James Wagner:  Karen, thank you very much.  And I believe our chair has the opening question. 

 

Amy Gutmann:  I just want to start by thanking both of you for—we've had just incredibly clear and thoughtful presentations on this subject and both of your presentations have been phenomenal in that regard. 

            So I have a question for Dan and a question for Karen if I may.  And I'll make them very brief.  So for Dan, there are many different—going from your recommendation and the philosophical, the moral underpinnings of it to what's possible to institute, you've thought about this and looked at it and we asked—I asked the same question to Ken Feinberg, so I'll ask it to you as well. 

            Is it possible and desirable or possible or desirable—if it's not possible, it's not desirable—to have some system for providing treatment for injuries, compensation, that doesn't preempt the tort system?  In other words, that's compatible with also the, you know, using the tort system when you want to, when you think it's appropriate?  So that's my question to you. 

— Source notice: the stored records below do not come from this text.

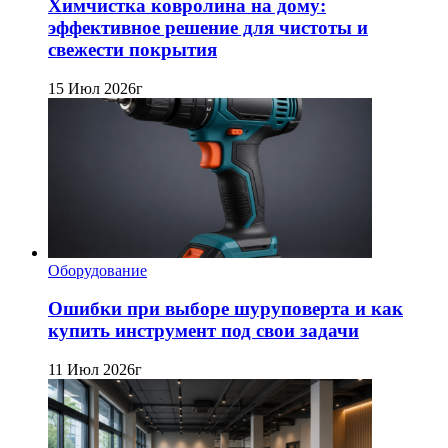
Химчистка ковролина на дому:
эффективное решение для чистоты и
свежести покрытия
15 Июл 2026г
Оборудование
Ошибки при выборе шуруповерта и как
купить инструмент под свои задачи
11 Июл 2026г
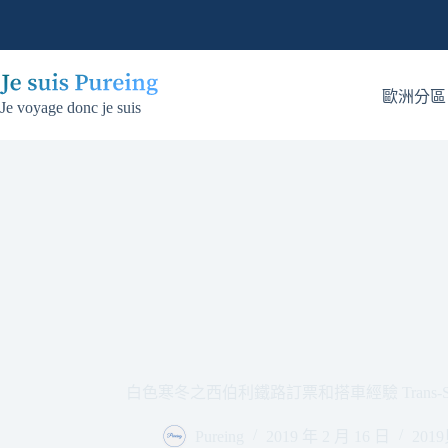
跳
至
主
要
歐洲分區
Je voyage donc je suis
內
容
白色寒冬之西伯利鐵路訂票和搭車經驗 Trans-Siberia
Pureing
2019 年 2 月 16 日
20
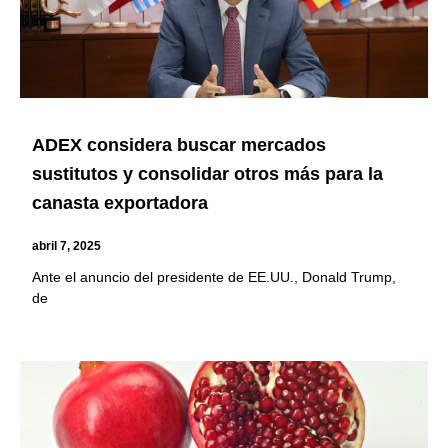
ADEX considera buscar mercados
sustitutos y consolidar otros más para la
canasta exportadora
abril 7, 2025
Ante el anuncio del presidente de EE.UU., Donald Trump,
de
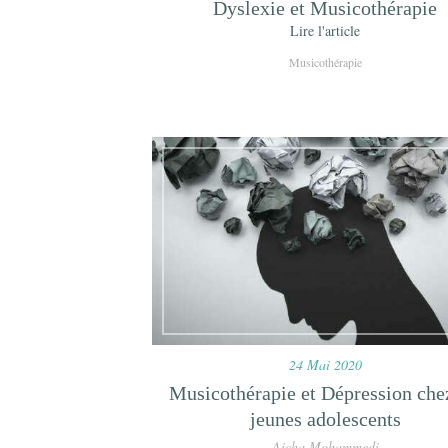
Dyslexie et Musicothérapie
Lire l'article
Musicothérapie
24 Mai 2020
Musicothérapie et Dépression chez
jeunes adolescents
Aicha Mohammedi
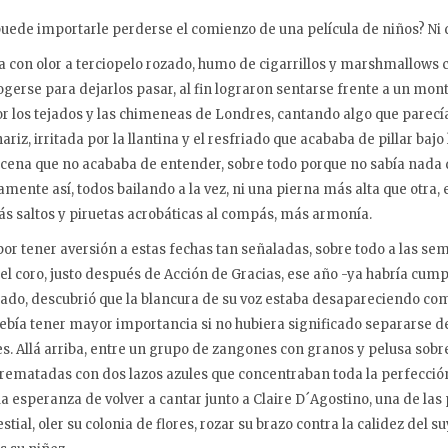
ede importarle perderse el comienzo de una película de niños? Ni 
 con olor a terciopelo rozado, humo de cigarrillos y marshmallows 
gerse para dejarlos pasar, al fin lograron sentarse frente a un mon
r los tejados y las chimeneas de Londres, cantando algo que parecía
iz, irritada por la llantina y el resfriado que acababa de pillar bajo 
cena que no acababa de entender, sobre todo porque no sabía nada d
mente así, todos bailando a la vez, ni una pierna más alta que otra, 
ás saltos y piruetas acrobáticas al compás, más armonía.
r tener aversión a estas fechas tan señaladas, sobre todo a las sem
el coro, justo después de Acción de Gracias, ese año -ya habría cumpl
do, descubrió que la blancura de su voz estaba desapareciendo como 
ebía tener mayor importancia si no hubiera significado separarse de 
es. Allá arriba, entre un grupo de zangones con granos y pelusa sob
s rematadas con dos lazos azules que concentraban toda la perfecció
la esperanza de volver a cantar junto a Claire D´Agostino, una de la
stial, oler su colonia de flores, rozar su brazo contra la calidez del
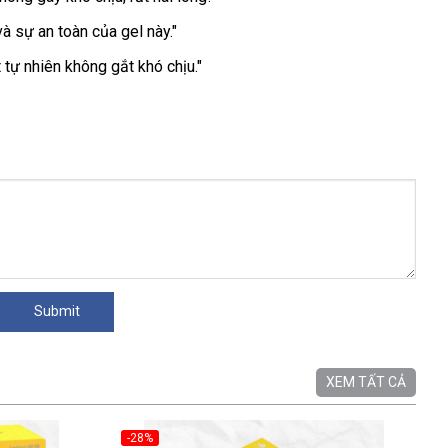
à sự an toàn của gel này."
tự nhiên không gắt khó chịu."
XEM TẤT CẢ
-28%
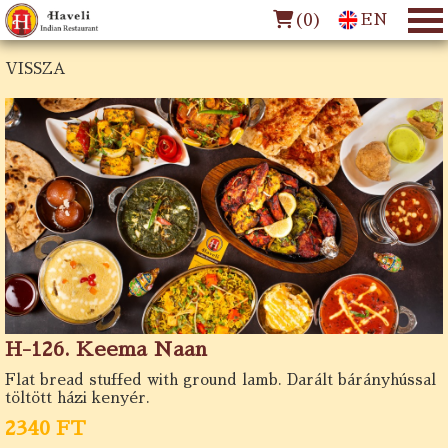
(
0
)
EN
VISSZA
H-126. Keema Naan
Flat bread stuffed with ground lamb. Darált bárányhússal
töltött házi kenyér.
2340 FT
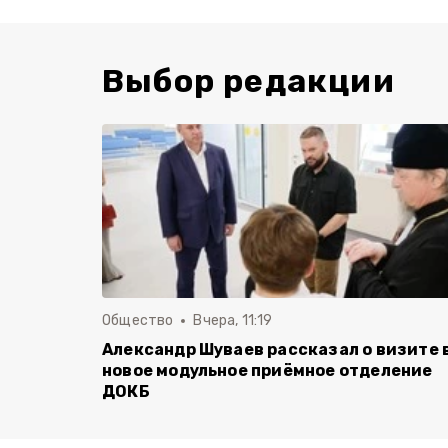
Выбор редакции
Общество
Вчера, 11:19
Александр Шуваев рассказал о визите 
новое модульное приёмное отделение
ДОКБ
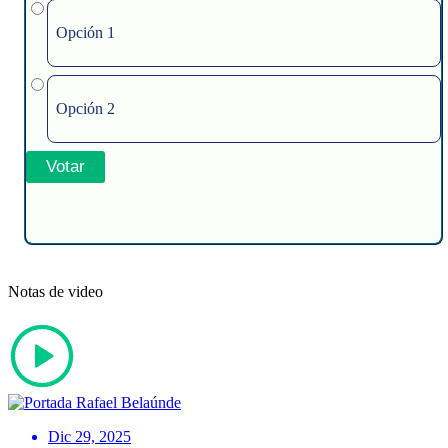
Opción 1
Opción 2
Notas de video
Dic 29, 2025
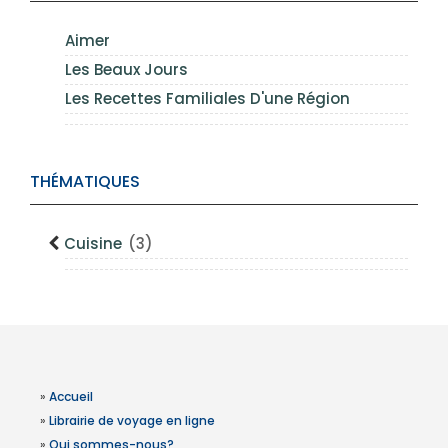
Aimer
Les Beaux Jours
Les Recettes Familiales D'une Région
THÉMATIQUES
Cuisine
(3)
»
Accueil
»
Librairie de voyage en ligne
»
Qui sommes-nous?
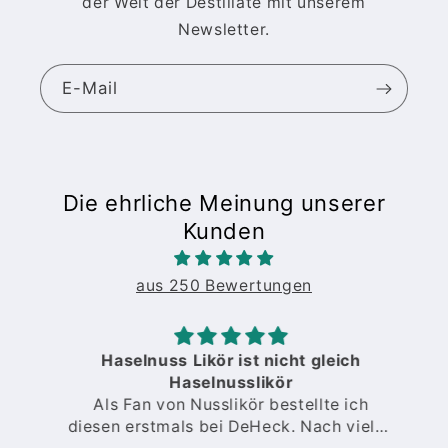
der Welt der Destillate mit unserem
Newsletter.
E-Mail
Die ehrliche Meinung unserer
Kunden
aus 250 Bewertungen
Haselnuss Likör ist nicht gleich
Haselnusslikör
Als Fan von Nusslikör bestellte ich
diesen erstmals bei DeHeck. Nach vielen
O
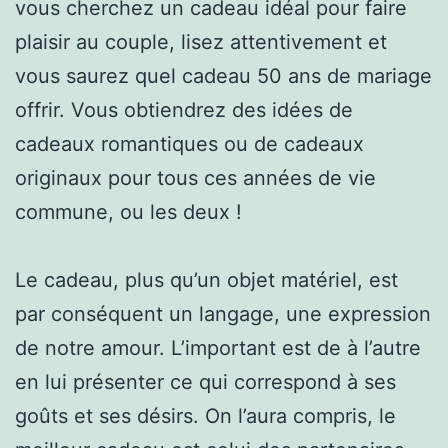
vous cherchez un cadeau idéal pour faire
plaisir au couple, lisez attentivement et
vous saurez quel cadeau 50 ans de mariage
offrir. Vous obtiendrez des idées de
cadeaux romantiques ou de cadeaux
originaux pour tous ces années de vie
commune, ou les deux !
Le cadeau, plus qu’un objet matériel, est
par conséquent un langage, une expression
de notre amour. L’important est de à l’autre
en lui présenter ce qui correspond à ses
goûts et ses désirs. On l’aura compris, le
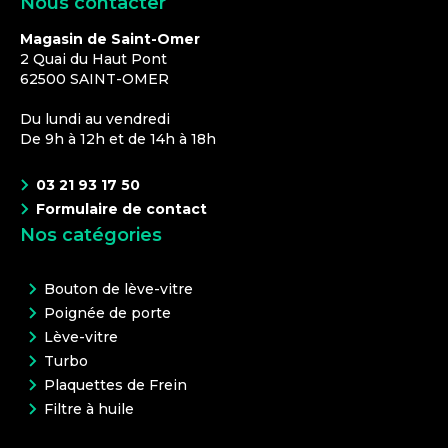
Nous contacter
Magasin de Saint-Omer
2 Quai du Haut Pont
62500
SAINT-OMER
Du lundi au vendredi
De 9h à 12h et de 14h à 18h
03 21 93 17 50
Formulaire de contact
Nos catégories
Bouton de lève-vitre
Poignée de porte
Lève-vitre
Turbo
Plaquettes de Frein
Filtre à huile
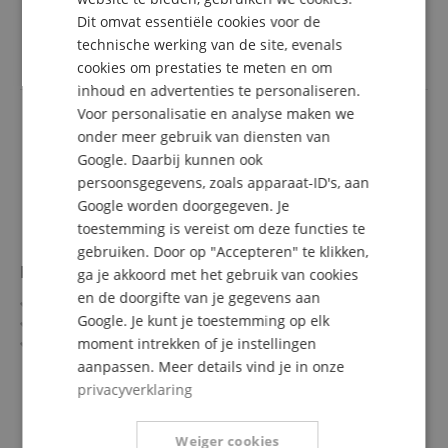
3,70 €
"Luchtdicht ontwerp", geoptimaliseerd voor luidsprekers
Dit omvat essentiële cookies voor de
FRENCH
incl. BTW +
Verzendkosten
technische werking van de site, evenals
(NL)
ITALIAN
cookies om prestaties te meten en om
inhoud en advertenties te personaliseren.
SPANISH
Voor personalisatie en analyse maken we
onder meer gebruik van diensten van
Google. Daarbij kunnen ook
persoonsgegevens, zoals apparaat-ID's, aan
Google worden doorgegeven. Je
toestemming is vereist om deze functies te
gebruiken. Door op "Accepteren" te klikken,
Neutrik NAC3FXXB-W-S powerCON-stekker
ga je akkoord met het gebruik van cookies
en de doorgifte van je gegevens aan
Vergrendelbare AC-stroomkabelstekker
Google. Je kunt je toestemming op elk
Gecodeerd en gekleurd (grijs) voor Power-Out
Schroefklemmontage
moment intrekken of je instellingen
Voor kabeldiameters 6 - 12 mm
meer laten zien
aanpassen. Meer details vind je in onze
Conform IEC EN 60320-1
13,60 €
privacyverklaring
Voor stroomkabels volgens IEC EN 60799:2021
incl. BTW +
Verzendkosten
(NL)
Weiger cookies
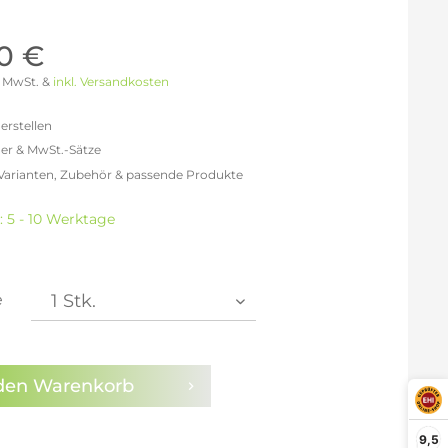
Möller Design - Beste Manufakturqualität
Ausstellungsstücke
aus Lemgo
GN AUS
0 €
Möller Design Kollektion
 % MwSt. &
inkl. Versandkosten
Sonderaktionen & Herstelleraktionen
ce
erstellen
[ more ] aus Hamburg
er & MwSt.-Sätze
Neuigkeiten der Einrichtungsbranche
liegend,
 Varianten, Zubehör & passende Produkte
behör
freit: 815,13 €
ektion
% MwSt.: 945,55 €
: 5 - 10 Werktage
0% MwSt.: 978,15 €
igurator
1% MwSt.: 986,30 €
1% MwSt.: 986,30 €
1% MwSt.: 986,30 €
e
2% MwSt.: 994,45 €
en die
Datenschutzbestimmungen
zur Kenntnis
n.
den
Warenkorb
arm aktivieren
9,5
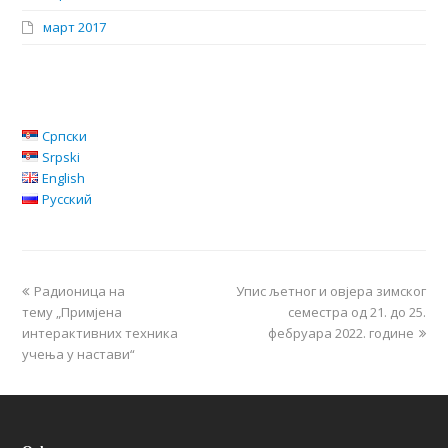
март 2017
Српски
Srpski
English
Русский
Радионица на
Упис љетног и овјера зимског
тему „Примјена
семестра од 21. до 25.
интерактивних техника
фебруара 2022. године
учења у настави“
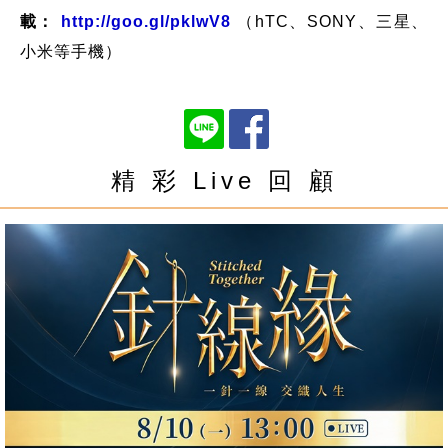
載：
http://goo.gl/pklwV8
（hTC、SONY、三星、
小米等手機）
精 彩 Live 回 顧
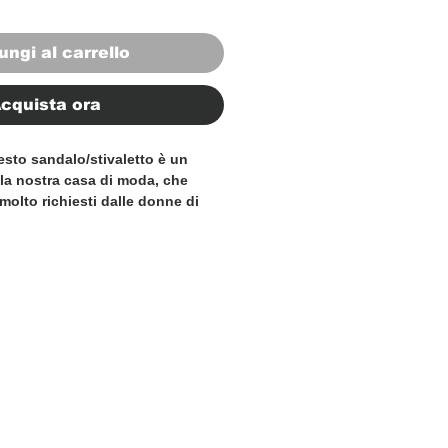
ungi al carrello
cquista ora
esto sandalo/stivaletto è un
la nostra casa di moda, che
molto richiesti dalle donne di
sandalo e gli stivaletti, creando
sso tempo sexy ed elegante. Il
 si fonde armoniosamente con la
ella stampa cocco, creando un
e si adatta perfettamente a
.
taly e realizzati a mano da
iani.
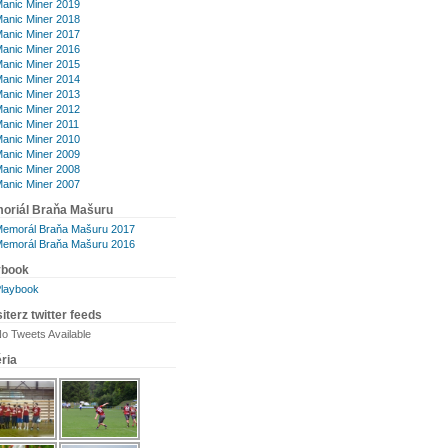
anic Miner 2019
anic Miner 2018
anic Miner 2017
anic Miner 2016
anic Miner 2015
anic Miner 2014
anic Miner 2013
anic Miner 2012
anic Miner 2011
anic Miner 2010
anic Miner 2009
anic Miner 2008
anic Miner 2007
oriál Braňa Mašuru
emorál Braňa Mašuru 2017
emorál Braňa Mašuru 2016
ybook
laybook
iterz twitter feeds
o Tweets Available
ria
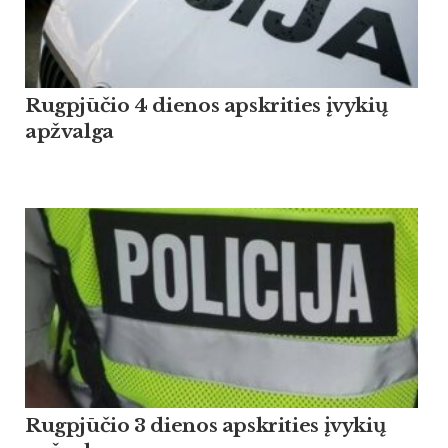
Rugpjūčio 4 dienos apskrities įvykių
apžvalga
Rugpjūčio 3 dienos apskrities įvykių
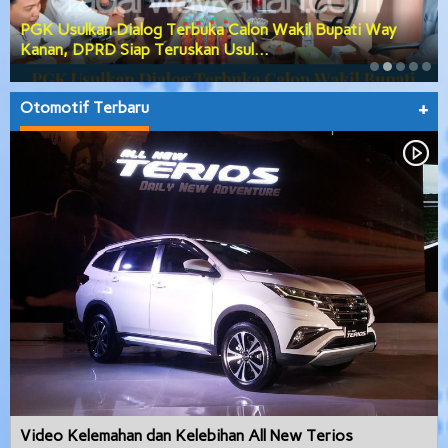
PGK Usulkan Dialog Terbuka Calon Wakil Bupati Way
Kanan, DPRD Siap Teruskan Usul…
Otomotif Terbaru
+
Video Kelemahan dan Kelebihan All New Terios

            My question to Karen is given all of the challenges that you have because once you have such a system you have to deal with all of the details and as people like to say the devil is in the details or God is in the details, either one, is there—those two statements are compatible, my question to you is if you didn't have a system now, would you create one?  And would it be like the one you have now?

 

Daniel Wikler:  I'm going to duck your question because I'm not really qualified to say.  I'm not a lawyer.  I'm not Ken Feinberg.  And so ask them.  But I'll use my moment here to add to your burden. 

 

Amy Gutmann:  Could I just rephrase it so you don't have to be a lawyer? 

 

Daniel Wikler:  Sure.  Okay. 

 

Amy Gutmann:  Would you think it's—I'll just do the desirable part—desirable to have people who are guaranteed compensation for injuries regardless of fault also able to use the—to sue, to go to court and sue for, you know, negligent injuries? 

 

Daniel Wikler:  Again, there—I think there are too many things I'd need to know that I absolutely don't know. 

 

Amy Gutmann:  Okay. 

 

Daniel Wikler:  So I don't want to hazard a guess.  But I will—there's one thing that you said raised a question in my mind on this subject.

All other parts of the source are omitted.